══ EXTRACTED MATERIAL ══

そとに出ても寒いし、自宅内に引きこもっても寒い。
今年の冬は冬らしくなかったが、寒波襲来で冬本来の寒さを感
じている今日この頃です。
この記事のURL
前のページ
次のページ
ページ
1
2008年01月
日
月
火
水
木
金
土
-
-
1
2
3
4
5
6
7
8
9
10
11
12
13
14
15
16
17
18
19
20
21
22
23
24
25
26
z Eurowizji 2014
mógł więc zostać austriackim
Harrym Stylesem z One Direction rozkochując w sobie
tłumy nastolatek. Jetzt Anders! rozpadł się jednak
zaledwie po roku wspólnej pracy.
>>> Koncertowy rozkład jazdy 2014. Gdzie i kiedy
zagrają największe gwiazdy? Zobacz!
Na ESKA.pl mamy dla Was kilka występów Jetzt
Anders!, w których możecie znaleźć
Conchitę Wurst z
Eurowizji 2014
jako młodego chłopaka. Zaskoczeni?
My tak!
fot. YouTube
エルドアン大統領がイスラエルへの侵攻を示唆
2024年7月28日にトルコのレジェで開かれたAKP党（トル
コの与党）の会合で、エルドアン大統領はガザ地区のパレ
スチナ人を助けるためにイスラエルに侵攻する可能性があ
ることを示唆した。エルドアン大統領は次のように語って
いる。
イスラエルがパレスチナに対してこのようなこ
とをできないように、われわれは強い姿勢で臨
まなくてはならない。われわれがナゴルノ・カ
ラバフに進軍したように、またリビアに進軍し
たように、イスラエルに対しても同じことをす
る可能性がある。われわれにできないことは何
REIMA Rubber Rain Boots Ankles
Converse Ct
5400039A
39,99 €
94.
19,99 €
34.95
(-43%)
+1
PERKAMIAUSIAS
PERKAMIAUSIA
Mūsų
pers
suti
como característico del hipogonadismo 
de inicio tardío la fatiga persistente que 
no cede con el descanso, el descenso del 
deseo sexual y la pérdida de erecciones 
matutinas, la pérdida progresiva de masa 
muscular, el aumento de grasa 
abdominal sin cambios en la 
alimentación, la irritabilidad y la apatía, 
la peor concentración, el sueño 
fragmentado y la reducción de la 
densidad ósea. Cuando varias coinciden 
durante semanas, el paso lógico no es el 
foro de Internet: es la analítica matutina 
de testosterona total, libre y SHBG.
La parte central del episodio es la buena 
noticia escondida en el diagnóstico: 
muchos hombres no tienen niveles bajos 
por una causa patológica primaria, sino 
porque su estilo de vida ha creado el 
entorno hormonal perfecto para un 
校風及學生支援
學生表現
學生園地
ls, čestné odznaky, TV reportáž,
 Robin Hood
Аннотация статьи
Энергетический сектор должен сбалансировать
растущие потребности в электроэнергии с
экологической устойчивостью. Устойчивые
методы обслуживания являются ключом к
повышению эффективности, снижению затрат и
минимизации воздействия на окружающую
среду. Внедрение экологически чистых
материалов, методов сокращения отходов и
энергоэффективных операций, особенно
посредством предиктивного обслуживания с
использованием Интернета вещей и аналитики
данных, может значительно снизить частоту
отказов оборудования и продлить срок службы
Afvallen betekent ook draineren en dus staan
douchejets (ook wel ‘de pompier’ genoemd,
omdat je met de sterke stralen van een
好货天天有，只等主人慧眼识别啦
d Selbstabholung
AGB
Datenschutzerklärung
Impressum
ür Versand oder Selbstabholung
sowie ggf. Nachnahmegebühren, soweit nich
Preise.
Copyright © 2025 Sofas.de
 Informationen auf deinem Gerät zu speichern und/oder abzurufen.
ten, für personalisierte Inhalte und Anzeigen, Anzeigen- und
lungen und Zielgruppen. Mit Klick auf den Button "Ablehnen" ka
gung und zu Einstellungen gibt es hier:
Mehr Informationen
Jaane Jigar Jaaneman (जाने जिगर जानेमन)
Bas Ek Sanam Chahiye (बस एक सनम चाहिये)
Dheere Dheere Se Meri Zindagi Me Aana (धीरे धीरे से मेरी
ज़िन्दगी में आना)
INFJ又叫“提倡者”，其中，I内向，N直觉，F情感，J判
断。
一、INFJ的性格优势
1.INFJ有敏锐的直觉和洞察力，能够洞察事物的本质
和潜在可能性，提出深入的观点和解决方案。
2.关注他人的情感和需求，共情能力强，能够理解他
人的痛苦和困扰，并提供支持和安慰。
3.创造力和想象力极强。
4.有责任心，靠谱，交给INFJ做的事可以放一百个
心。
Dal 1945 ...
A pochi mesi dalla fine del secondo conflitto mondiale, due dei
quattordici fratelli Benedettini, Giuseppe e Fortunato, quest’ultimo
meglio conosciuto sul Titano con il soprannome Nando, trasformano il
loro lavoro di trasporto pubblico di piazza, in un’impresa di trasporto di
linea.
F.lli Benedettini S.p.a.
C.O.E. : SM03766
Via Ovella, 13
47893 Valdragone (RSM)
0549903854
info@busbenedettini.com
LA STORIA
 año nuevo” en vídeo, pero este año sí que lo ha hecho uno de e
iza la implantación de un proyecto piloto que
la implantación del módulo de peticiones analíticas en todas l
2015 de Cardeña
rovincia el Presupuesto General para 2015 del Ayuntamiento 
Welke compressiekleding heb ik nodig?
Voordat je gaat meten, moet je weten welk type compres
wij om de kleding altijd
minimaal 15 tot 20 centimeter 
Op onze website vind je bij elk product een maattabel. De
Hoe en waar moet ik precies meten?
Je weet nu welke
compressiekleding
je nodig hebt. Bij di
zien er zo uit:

═══

◆ TASK GOAL
Write out the entire listing so that each line matches the original exactly.

◆ RESPONSE TO THE EXERCISE
そとに出ても寒いし、自宅内に引きこもっても寒い。
今年の冬は冬らしくなかったが、寒波襲来で冬本来の寒さを感
じている今日この頃です。
この記事のURL
前のページ
次のページ
ページ
1
2008年01月
日
月
火
水
木
金
土
-
-
1
2
3
4
5
6
7
8
9
10
11
12
13
14
15
16
17
18
19
20
21
22
23
24
25
26
z Eurowizji 2014
mógł więc zostać austriackim
Harrym Stylesem z One Direction rozkochując w sobie
tłumy nastolatek. Jetzt Anders! rozpadł się jednak
zaledwie po roku wspólnej pracy.
>>> Koncertowy rozkład jazdy 2014. Gdzie i kiedy
zagrają największe gwiazdy? Zobacz!
Na ESKA.pl mamy dla Was kilka występów Jetzt
Anders!, w których możecie znaleźć
Conchitę Wurst z
Eurowizji 2014
jako młodego chłopaka. Zaskoczeni?
My tak!
fot. YouTube
エルドアン大統領がイスラエルへの侵攻を示唆
2024年7月28日にトルコのレジェで開かれたAKP党（トル
コの与党）の会合で、エルドアン大統領はガザ地区のパレ
スチナ人を助けるためにイスラエルに侵攻する可能性があ
ることを示唆した。エルドアン大統領は次のように語って
いる。
イスラエルがパレスチナに対してこのようなこ
とをできないように、われわれは強い姿勢で臨
まなくてはならない。われわれがナゴルノ・カ
ラバフに進軍したように、またリビアに進軍し
たように、イスラエルに対しても同じことをす
る可能性がある。われわれにできないことは何
REIMA Rubber Rain Boots Ankles
Converse Ct
5400039A
39,99 €
94.
19,99 €
34.95
(-43%)
+1
PERKAMIAUSIAS
PERKAMIAUSIA
Mūsų
pers
suti
como característico del hipogonadismo 
de inicio tardío la fatiga persistente que 
no cede con el descanso, el descenso del 
deseo sexual y la pérdida de erecciones 
matutinas, la pérdida progresiva de masa 
muscular, el aumento de grasa 
abdominal sin cambios en la 
alimentación, la irritabilidad y la apatía, 
la peor concentración, el sueño 
fragmentado y la reducción de la 
densidad ósea. Cuando varias coinciden 
durante semanas, el paso lógico no es el 
foro de Internet: es la analítica matutina 
de testosterona total, libre y SHBG.
La parte central del episodio es la buena 
noticia escondida en el diagnóstico: 
muchos hombres no tienen niveles bajos 
por una causa patológica primaria, sino 
porque su estilo de vida ha creado el 
entorno hormonal perfecto para un 
校風及學生支援
學生表現
學生園地
ls, čestné odznaky, TV reportáž,
 Robin Hood
Аннотация статьи
Энергетический сектор должен сбалансировать
растущие потребности в электроэнергии с
экологической устойчивостью. Устойчивые
методы обслуживания являются ключом к
повышению эффективности, снижению затрат и
минимизации воздействия на окружающую
среду. Внедрение экологически чистых
материалов, методов сокращения отходов и
энергоэффективных операций, особенно
посредством предиктивного обслуживания с
использованием Интернета вещей и аналитики
данных, может значительно снизить частоту
отказов оборудования и продлить срок службы
Afvallen betekent ook draineren en dus staan
douchejets (ook wel ‘de pompier’ genoemd,
omdat je met de sterke stralen van een
好货天天有，只等主人慧眼识别啦
d Selbstabholung
AGB
Datenschutzerklärung
Impressum
ür Versand oder Selbstabholung
sowie ggf. Nachnahmegebühren, soweit nich
Preise.
Copyright © 2025 Sofas.de
 Informationen auf deinem Gerät zu speichern und/oder abzurufen.
ten, für personalisierte Inhalte und Anzeigen, Anzeigen- und
lungen und Zielgruppen. Mit Klick auf den Button "Ablehnen" ka
gung und zu Einstellungen gibt es hier:
Mehr Informationen
Jaane Jigar Jaaneman (जाने जिगर जानेमन)
Bas Ek Sanam Chahiye (बस एक सनम चाहिये)
Dheere Dheere Se Meri Zindagi Me Aana (धीरे धीरे से मेरी
ज़िन्दगी में आना)
INFJ又叫“提倡者”，其中，I内向，N直觉，F情感，J判
断。
一、INFJ的性格优势
1.INFJ有敏锐的直觉和洞察力，能够洞察事物的本质
和潜在可能性，提出深入的观点和解决方案。
2.关注他人的情感和需求，共情能力强，能够理解他
人的痛苦和困扰，并提供支持和安慰。
3.创造力和想象力极强。
4.有责任心，靠谱，交给INFJ做的事可以放一百个
心。
Dal 1945 ...
A pochi mesi dalla fine del secondo conflitto mondiale, due dei
quattordici fratelli Benedettini, Giuseppe e Fortunato, quest’ultimo
meglio conosciuto sul Titano con il soprannome Nando, trasformano il
loro lavoro di trasporto pubblico di piazza, in un’impresa di trasporto di
linea.
F.lli Benedettini S.p.a.
C.O.E. : SM03766
Via Ovella, 13
47893 Valdragone (RSM)
0549903854
info@busbenedettini.com
LA STORIA
 año nuevo” en vídeo, pero este año sí que lo ha hecho uno de e
iza la implantación de un proyecto piloto que
la implantación del módulo de peticiones analíticas en todas l
2015 de Cardeña
rovincia el Presupuesto General para 2015 del Ayuntamiento 
Welke compressiekleding heb ik nodig?
Voordat je gaat meten, moet je weten welk type compres
wij om de kleding altijd
minimaal 15 tot 20 centimeter 
Op onze website vind je bij elk product een maattabel. De
Hoe en waar moet ik precies meten?
Je weet nu welke
compressiekleding
je nodig hebt. Bij di
zien er zo uit:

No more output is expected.